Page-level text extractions
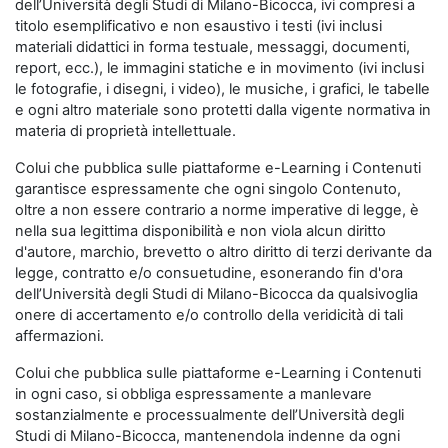
dell’Università degli Studi di Milano-Bicocca, ivi compresi a
titolo esemplificativo e non esaustivo i testi (ivi inclusi
materiali didattici in forma testuale, messaggi, documenti,
report, ecc.), le immagini statiche e in movimento (ivi inclusi
le fotografie, i disegni, i video), le musiche, i grafici, le tabelle
e ogni altro materiale sono protetti dalla vigente normativa in
materia di proprietà intellettuale.
Colui che pubblica sulle piattaforme e-Learning i Contenuti
garantisce espressamente che ogni singolo Contenuto,
oltre a non essere contrario a norme imperative di legge, è
nella sua legittima disponibilità e non viola alcun diritto
d'autore, marchio, brevetto o altro diritto di terzi derivante da
legge, contratto e/o consuetudine, esonerando fin d'ora
dell’Università degli Studi di Milano-Bicocca da qualsivoglia
onere di accertamento e/o controllo della veridicità di tali
affermazioni.
Colui che pubblica sulle piattaforme e-Learning i Contenuti
in ogni caso, si obbliga espressamente a manlevare
sostanzialmente e processualmente dell’Università degli
Studi di Milano-Bicocca, mantenendola indenne da ogni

• Activity
Only the lines from the one that holds "sostanzialmente e processualmente" through the end of the records should appear in the answer, each restated exactly.

• Exercise response
sostanzialmente e processualmente dell’Università degli
Studi di Milano-Bicocca, mantenendola indenne da ogni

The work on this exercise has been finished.